Rosetta continues to recover well from the problems experienced during the close flyby over the weekend of 28 March that resulted in the spacecraft entering safe mode. Some of the science instruments are now switched back on again, and more will follow in the coming week.

As a result of the safe mode, Rosetta moved onto an ‘escape trajectory’ taking it approximately 400 km from Comet 67P/C-G. An orbital correction manoeuvre was executed on 1 April to start to bring the spacecraft back again, and with a second manoeuvre executed on 4 April, the target distance of 140 km was reached on 8 April.

But the previous difficulties in navigation mean that the operations team needs to be cautious while bringing the spacecraft even closer. In particular, they will need to assess the behaviour of the spacecraft’s star trackers in the environment of the increasingly active comet, since the previous navigation issues resulted from the star trackers becoming confused by comet particles.

An example of 'pyramid' trajectories close to the comet. (Note this is a screen shot taken from our 2014 animation "Rosetta's orbit around the comet")

An example of 'pyramid' trajectories close to the comet. (Note this is a screen shot taken from our 2014 animation “Rosetta's orbit around the comet”)

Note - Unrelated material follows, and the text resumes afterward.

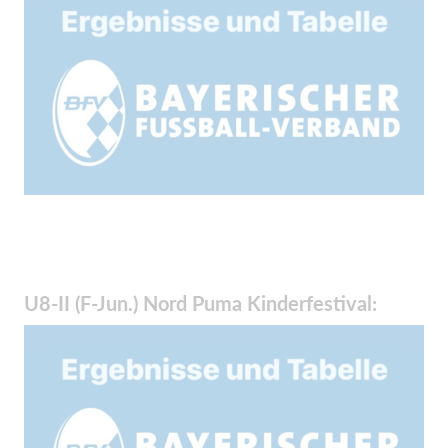
U8-II (F-Jun.) Nord Puma Kinderfestival:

“This has ultimately meant a complete replanning of the upcoming flyby trajectories,” says Rosetta spacecraft operations manager Sylvain Lodiot. “We’re first moving to a terminator orbit at a distance of 140 km and then we’re targeting 100 km. Then we will adopt a similar strategy to when we first approached the comet in August last year. That is, we will fly ‘pyramid’ trajectories, starting at about 100 km on 11 April, and we’ll monitor how the spacecraft reacts before moving closer.”

Three of these pyramid trajectories are currently planned up until the end of April. The team will assess the situation each week before deciding to move closer or, if necessary, to move further away again.

Visualistion of Rosetta's approach to the comet in August 2014. Click for animation. Credits: ESA.

Visualistion of Rosetta's approach to the comet in August 2014. Click for animation. Credits: ESA.

“We’re now assessing the impact of the new trajectory scheme on the planned science observations for the months ahead, including those which anticipated close flybys,” says Matt Taylor, Rosetta project scientist. “Our science operations team at ESAC is extremely busy working with the instrument teams to optimise science observations and associated spacecraft pointing for this new scheme. As we move forward, we will analyse what can be modified and improved in order to maximise science return within the capabilities of the spacecraft. We will be looking at examining all options to mitigate the issues we had and recover some of the science goals.”

We’ll provide details of future trajectory plans and the status of the science operations when this information is available.